--- Exercise data ---

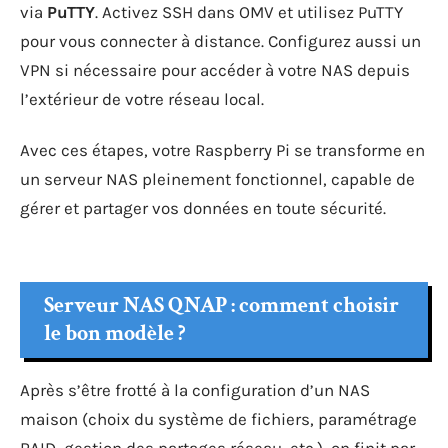
via
PuTTY
. Activez SSH dans OMV et utilisez PuTTY
pour vous connecter à distance. Configurez aussi un
VPN si nécessaire pour accéder à votre NAS depuis
l’extérieur de votre réseau local.
Avec ces étapes, votre Raspberry Pi se transforme en
un serveur NAS pleinement fonctionnel, capable de
gérer et partager vos données en toute sécurité.
Serveur NAS QNAP : comment choisir
le bon modèle ?
Après s’être frotté à la configuration d’un NAS
maison (choix du système de fichiers, paramétrage
RAID, gestion des partages réseau, etc.), on finit par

---

Problem to work on ▸ If a line in the entries holds the word "votre", count it. Report the total only.

Output of the exercise ▸ 3